The second major issue for the Cowboys’ offense this season has mainly been drops. Ezekiel Elliott, Jason Witten, Amari Cooper, and Michael Gallup have 13 combined dropped passes this season, and while this may not seem like a large figure, most of these have been concentration drops, which are especially concerning for the league’s best offense (statistically).

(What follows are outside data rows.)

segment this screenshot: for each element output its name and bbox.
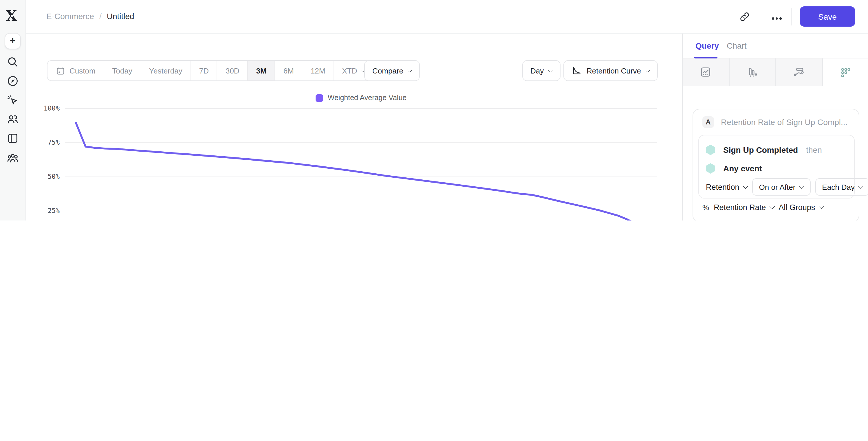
- compass-icon[interactable]: [6, 75, 19, 87]
- cursor-click-icon[interactable]: [6, 94, 19, 106]
- more-options-icon[interactable]: [772, 13, 783, 24]
- users-icon[interactable]: [6, 113, 19, 126]
- header-divider: [791, 8, 792, 26]
- plus-icon: +: [10, 35, 16, 47]
- chevron-down-icon: [743, 183, 748, 189]
- cohorts-icon[interactable]: [6, 152, 19, 164]
- percent-icon: %: [703, 203, 709, 212]
- library-icon[interactable]: [6, 132, 19, 145]
- retention-period-dropdown[interactable]: Each Day: [815, 178, 868, 196]
- tab-bar-chart-icon[interactable]: [729, 59, 776, 86]
- breadcrumb-separator: /: [99, 11, 102, 21]
- search-icon[interactable]: [6, 56, 19, 68]
- chevron-down-icon: [858, 183, 864, 189]
- analysis-type-tabs: [683, 59, 868, 86]
- step-letter-chip: A: [703, 116, 714, 128]
- share-link-icon[interactable]: [739, 11, 750, 23]
- query-panel: Query Chart: [682, 34, 868, 220]
- app-logo[interactable]: X: [6, 9, 20, 24]
- breadcrumb-parent[interactable]: E-Commerce: [46, 11, 94, 21]
- groups-dropdown[interactable]: All Groups: [778, 203, 823, 212]
- event-b-name[interactable]: Any event: [723, 164, 762, 173]
- chevron-down-icon: [799, 183, 804, 189]
- tab-line-chart-icon[interactable]: [683, 59, 729, 86]
- event-hexagon-icon: [706, 163, 715, 174]
- breadcrumb: E-Commerce / Untitled: [46, 11, 134, 21]
- breadcrumb-current[interactable]: Untitled: [107, 11, 134, 21]
- tab-chart[interactable]: Chart: [727, 41, 746, 50]
- event-hexagon-icon: [706, 145, 715, 155]
- event-sequence-card: Sign Up Completed then Any event Retenti…: [698, 135, 855, 198]
- report-canvas: CustomTodayYesterday7D30D3M6M12MXTD Comp…: [26, 34, 682, 220]
- metric-dropdown[interactable]: Retention Rate: [714, 203, 774, 212]
- app-root: X +: [0, 0, 868, 220]
- tab-query[interactable]: Query: [695, 41, 719, 50]
- event-then-label: then: [806, 145, 822, 155]
- panel-tabs: Query Chart: [683, 34, 868, 59]
- retention-mode-dropdown[interactable]: Retention: [706, 183, 748, 191]
- retention-operator-dropdown[interactable]: On or After: [752, 178, 811, 196]
- top-header: E-Commerce / Untitled Save: [26, 0, 868, 34]
- save-button[interactable]: Save: [800, 6, 855, 27]
- chevron-down-icon: [769, 203, 775, 209]
- new-item-button[interactable]: +: [5, 33, 21, 49]
- left-sidebar: X +: [0, 0, 26, 220]
- chevron-down-icon: [818, 203, 824, 209]
- tab-flow-icon[interactable]: [776, 59, 823, 86]
- retention-curve-line[interactable]: [26, 34, 682, 220]
- event-a-name[interactable]: Sign Up Completed: [723, 145, 798, 155]
- query-step-card: A Retention Rate of Sign Up Compl... Sig…: [692, 109, 859, 220]
- step-title[interactable]: Retention Rate of Sign Up Compl...: [721, 118, 847, 127]
- tab-retention-grid-icon[interactable]: [823, 59, 868, 86]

Finally, the inability to execute in the red zone is my largest pet peeve of the Cowboys’ offense this season. Even though Dallas’s offense is technically 1st in every statistical category, including 3rd down conversions and yards per game, they are only 9th in total points scored and points per game, which is a significant discrepancy with the aggressive, big-play nature of this offense.
Usually, an explosive offense would be able to march down the field and guarantee 7 points on almost every possession, but that just hasn’t been the case with the Cowboys this season, has it? Pretty much everything that can go wrong with this offense will go wrong, and it’s a testament to the amount of talent on this team that they’re even in playoff contention.
From these statistics, it is obvious that Dallas’s strengths lie in marching down the field, but whenever they get inside opponents’ 20 yard line, for some reason, the offense sputters, and they are forced to take 3 (or even 0. Believe me, we’ll get into that too).
For now, there is nothing telling me that this team has the desire to win on the offensive side of the ball. They cannot execute, nor can they adjust against any competent opponent. This team has been given a gift through the lack of competent teams in their division, and unfortunately, their offense is playing as if they just don’t want it right now. This offense just doesn’t want it.